INSTRUCTIONS FOR THE TASK: Each record that follows is to be reproduced character for character, pictures excepted.

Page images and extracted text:

>>

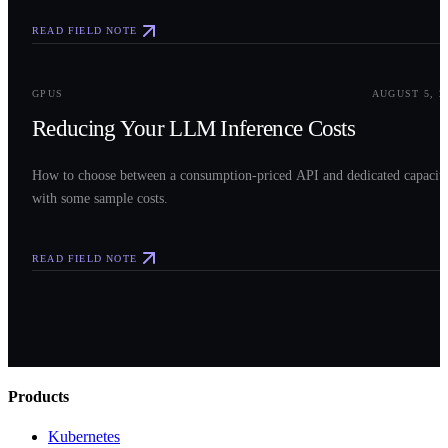
READ FIELD NOTE
0
3
GPUS
AUGUST 5, 2
Reducing Your LLM Inference Costs
How to choose between a consumption-priced API and dedicated capacit
with some sample costs.
READ FIELD NOTE
Products
Kubernetes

<<

SOLUTION:
READ FIELD NOTE
0
3
GPUS
AUGUST 5, 2
Reducing Your LLM Inference Costs
How to choose between a consumption-priced API and dedicated capacit
with some sample costs.
READ FIELD NOTE
Products
Kubernetes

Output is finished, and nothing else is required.